In October 2018, Randy Curtis, a Camas Parks and Recreation commissioner, said he favored the Georgia Pacific site near downtown Camas for a community center. A community center on the edge of downtown Camas would be accessible to the city’s new citizens moving into Camas’ west and northern edges. If the committee built the community center any further east, Curtis said, he feared the center might lose support from Camas’ newest residents.
“It may be hard to even draw those people to Camas’ downtown. They’re more likely to go west to 192nd (Avenue),” Curtis told the Post-Record in October 2018.
Washougal officials, however, expressed concerns in 2018 about bringing a proposal for a community center on the far side of Camas to their council and voters.
The Goodwill/Vancouver Clinic site rests just north of the double roundabouts near the Port of Camas-Washougal, in between the two cities. Goodwill owns 2 acres on the site and Vancouver Clinic owns the other 5 acres. Due to its central position, this seemed to be the favorite location at the Camas-Washougal community center committee meeting in October 2018.
“I think a site that’s right on the city border has attractiveness as far as folks being able to rally around it in either community,” Washougal City Manager Dave Scott told The Post-Record in October 2018.
The Camas-Washougal Community Center Study committee is set to meet in early May to discuss possible locations, but Camas leaders’ willingness to go to voters on their own may throw a wrench in the committee’s future.
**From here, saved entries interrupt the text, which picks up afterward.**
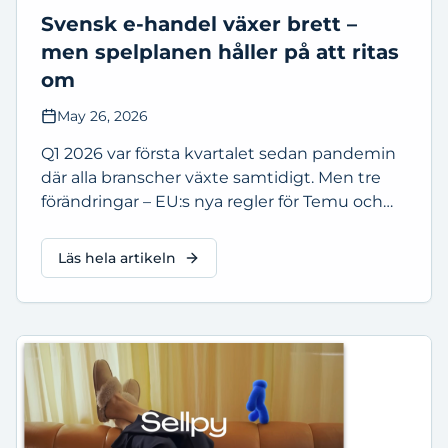
Svensk e-handel växer brett –
men spelplanen håller på att ritas
om
May 26, 2026
Q1 2026 var första kvartalet sedan pandemin
där alla branscher växte samtidigt. Men tre
förändringar – EU:s nya regler för Temu och
Shein, AEO och cirkulär e-handel – kommer
påverka mer än kvartalssiffrorna.
Läs hela artikeln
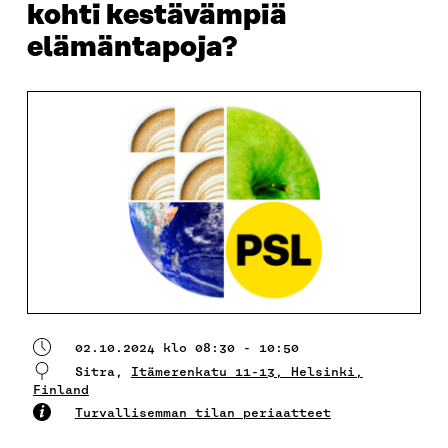
kohti kestävämpiä
elämäntapoja?
02.10.2024 klo 08:30 - 10:50
Sitra,
Itämerenkatu 11-13, Helsinki,
Finland
Turvallisemman tilan periaatteet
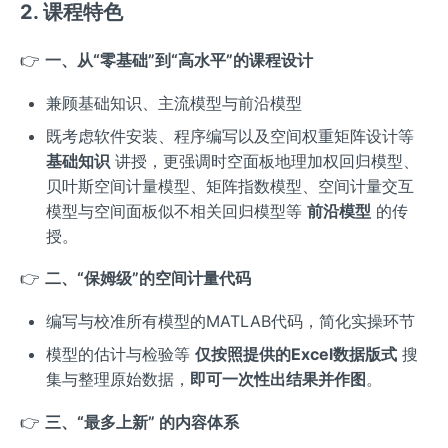
2. 课程特色
👉
一、从“零基础”到“高水平”的课程设计
兼顾基础知识、主流模型与前沿模型
既考虑软件安装、程序编写以及空间权重矩阵设计等
基础知识
讲授，更强调时空面板地理加权回归模型、
贝叶斯空间计量模型、矩阵指数模型、空间计量交互
模型与空间面板似不相关回归模型等
前沿模型
的传
授。
👉
二、“保姆级”的空间计量代码
编写与校准所有模型的MATLAB代码，简化实操环节
模型的估计与检验等
仅按照提供的Excel数据版式
搜
集与整理原始数据，
即可一次性出结果并作图
。
👉
三、“最多上新” 的内容体系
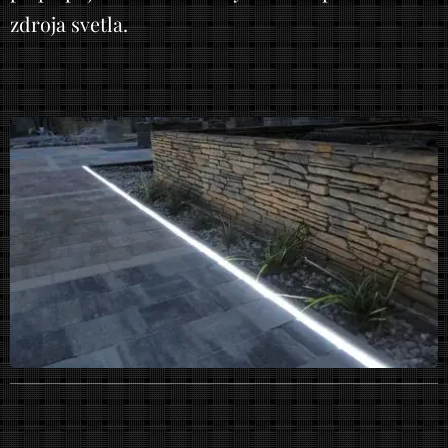
zdroja svetla.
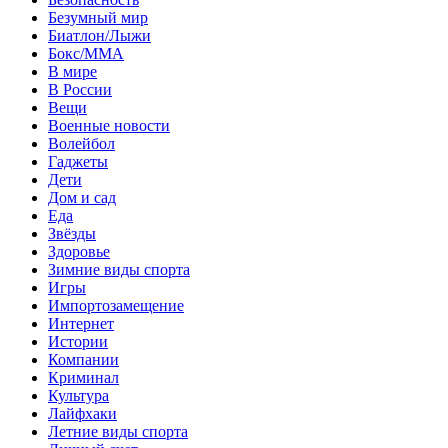
Безумный мир
Биатлон/Лыжи
Бокс/MMA
В мире
В России
Вещи
Военные новости
Волейбол
Гаджеты
Дети
Дом и сад
Еда
Звёзды
Здоровье
Зимние виды спорта
Игры
Импортозамещение
Интернет
Истории
Компании
Криминал
Культура
Лайфхаки
Летние виды спорта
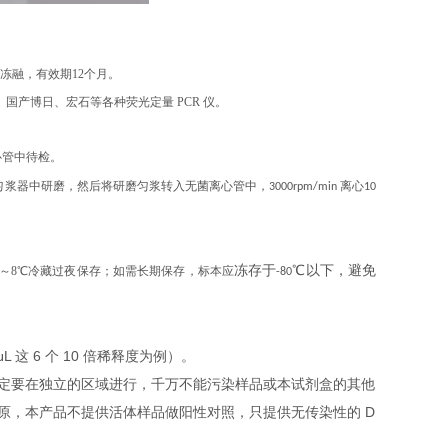
复冻融，有效期12个月。
、伯乐、国产博日、宏石等各种荧光定量 PCR 仪。
心管中待检。
浆器中研磨，然后将研磨匀浆转入无菌离心管中，3000rpm/min 离心10
冻存于
℃
以下，避免
2～8℃冷藏过夜保存；如需长期保存，标本应
-80
L 这 6 个 10 倍稀释度为例）。
定要在独立的区域进行，千万不能污染样品或本试剂盒的其他
原，本产品不提供活体样品做阳性对照，只提供无传染性的 D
“I’m glad there is finally some real movement on this issue, and I look forward to the day when our community finally has such an important amenity,” Spencer told The Post-Record on Tuesday. “That said, it’s too bad that Camas feels they need to do it alone – without Washougal’s help the facility will be smaller and less able to fulfill the needs of the entire community.
“We need to remember we are one community that is served by two city administrations. We can be stronger and do more when we find ways to work together.”